There’s been a lot of discussion about the place of art in the aftermath of tragedy. Many people have made arguments for silent healing, for not discussing it until we’re all “beyond it.” Recent books by Jonathan Safran Foer and Ian McEwan have dealt directly with 9/11; others have taken more oblique approaches. One generally positive review of your book concluded, “But perhaps now isn’t the time to read it.” How do you react to that kind of idea?

I’m quite tolerant of that idea. [...] I think it’s probably a minority of people that will want to tackle those issues head-on, whether to read about them or to write about them. I’m not claiming to write a book with universal appeal. That was, in fact, exactly what I wasn’t trying to do – I was trying to write a book that was quite provocative and quite confrontational and that not everyone would like. I was fed up with what I felt to be the mediocrity of the previous attempts to deal with that as a subject. There’s a risk that these books are sort of sentimental and glib and full of cliché. I wanted to address what the terrorist threat meant to our society, and how it exposes fault lines that already exist in our society.

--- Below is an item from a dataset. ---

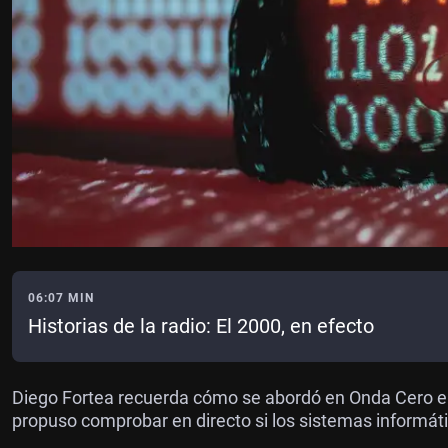
06:07 MIN
Historias de la radio: El 2000, en efecto
Diego Fortea recuerda cómo se abordó en Onda Cero e
propuso comprobar en directo si los sistemas informát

But that’s not everyone’s cup of tea. I’m very comfortable with the idea that now might not be the best time for many people to read that. My wife, for example, says, ‘Oh, ok, I’ll read that in a few years time,’ and I respect that. If you’re of that mindset, it just increases your suffering, and that’s the last thing I want to do. I just want people who think about these things anyway to read it.

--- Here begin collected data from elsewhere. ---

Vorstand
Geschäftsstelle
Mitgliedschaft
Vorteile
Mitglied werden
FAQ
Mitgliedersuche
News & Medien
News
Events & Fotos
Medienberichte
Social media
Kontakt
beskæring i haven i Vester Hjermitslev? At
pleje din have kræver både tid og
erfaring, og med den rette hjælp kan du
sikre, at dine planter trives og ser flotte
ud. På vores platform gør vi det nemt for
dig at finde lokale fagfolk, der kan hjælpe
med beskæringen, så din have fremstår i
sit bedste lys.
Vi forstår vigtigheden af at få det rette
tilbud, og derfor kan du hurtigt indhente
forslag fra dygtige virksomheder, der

The question about what is the right time is interesting. I think now is the right time, because I don’t think it’s an issue that’s going to go away. I think terrorism is defining the decade we live in. It’s ushered in a new way of thinking about the world – and that’s not just negative. It’s really forced people to think about the kind of society we want to build; whether that should be a religious society, a secular society ... what kind of values we should base our society on.

I don’t think that debate’s going to go away just because we find it unpalatable. So for me there’s literally no time like the present for writing about it. I find it incredibly fascinating.  [...]

What you need to do in art is find the emotive event and then put it in the context of why that event is important, why it isn’t just the pornography of violence, why it isn’t just an entertainment. The reason it’s an interesting subject for work is because of what it means for the immediate future. These events are sort of the gatekeepers of the future.

I have no idea if my book achieves that, but I know that if I look back at some of the great books and works of art in history, I see that as the common theme. They write soon after the event or sometimes just before it, because they have an inkling of what’s going to happen. They don’t use the event for entertainment; they use it to show what it means about how the world is changing.

As a writer, where do you go from here?

I want to carry on talking about issues that are only made bearable by love. Against this whole backdrop of being interested in the social issues that are happening on our planet, I’m continually impressed by human beings’ ability to cope with those changes. I think they cope because, number one, they have to, and number two, because they have this reservoir of love in them. We have this love for each other – that really impresses me about people. Incendiary, for me, is a story about how massive love is, how unquenchable love is, how it gets people through the most extraordinary situations. I want to talk about the ‘human steel’ that is love, and how that’s immutable in the face of changes that are incredibly profound in society.

So that’s what my next book’s about. [...] There’s a few laughs in there, as well. [laughs]

Good, you need those! [laughs]

It sounded really serious the way I said it, but it’s actually a more light-hearted book than Incendiary was. I felt a real need to give people something that would make them feel happy and a bit light-hearted, because Incendiary is a bit heavy. I’ve had people in tears after reading it, and I want to do more than just make people cry.